Une question de travail plus qu’une question technologique se pose : que devient la traduction quand une industrie fondée sur la publication hebdomadaire, la circulation internationale accélérée et la rentabilité transforme la langue en variable d’ajustement ? Le constat qu’opère The Webtoon-ish part d’une scène précise, à Séoul, puis remonte vers une mécanique plus large : baisse des tarifs, montée du volume, intégration de prestataires par les plateformes et, désormais, banalisation d’outils automatisés.

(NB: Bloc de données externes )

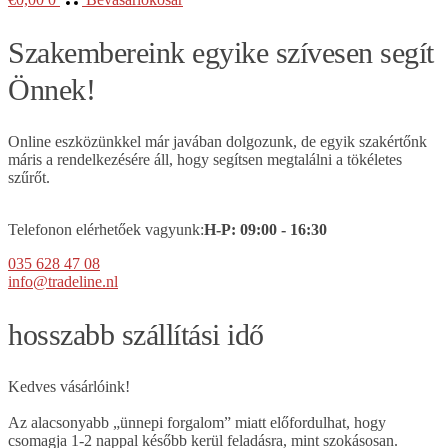
Szakembereink egyike szívesen segít
Önnek!
Online eszközünkkel már javában dolgozunk, de egyik szakértőnk
máris a rendelkezésére áll, hogy segítsen megtalálni a tökéletes
szűrőt.
Telefonon elérhetőek vagyunk:
H-P:
09
:00 - 16:30
035 628 47 08
info@tradeline.nl
hosszabb szállítási idő
Kedves vásárlóink!
Az alacsonyabb „ünnepi forgalom” miatt előfordulhat, hogy
csomagja 1-2 nappal később kerül feladásra, mint szokásosan.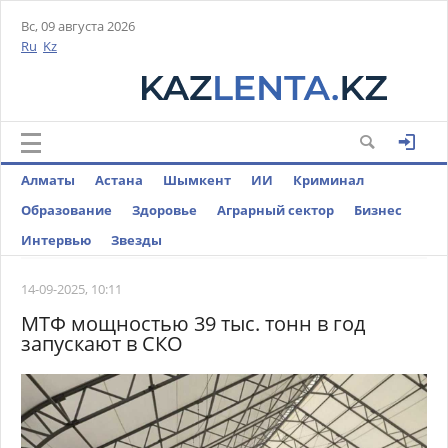
Вс, 09 августа 2026
Ru
Kz
Алматы
Астана
Шымкент
ИИ
Криминал
Образование
Здоровье
Аграрный сектор
Бизнес
Интервью
Звезды
14-09-2025, 10:11
МТФ мощностью 39 тыс. тонн в год
запускают в СКО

La chronologie donne du poids à cette lecture. Le ministère sud-coréen de la Culture rappelait en janvier 2024 que le chiffre d’affaires du webtoon dans le pays avait atteint 1 829 milliards de wons en 2022, en hausse de 16,8 % sur un an, tandis que les entreprises identifiaient déjà l’interprétation et la traduction comme leur premier besoin d’accompagnement à l’international, à 53,9 %.

Dans le même mouvement, le revenu annuel brut moyen des auteurs ayant travaillé toute l’année reculait à 98,4 millions de wons, soit 20,3 millions de moins que l’année précédente. L’expansion mondiale augmentait donc la dépendance aux médiations linguistiques, sans garantir une meilleure rémunération du travail créatif.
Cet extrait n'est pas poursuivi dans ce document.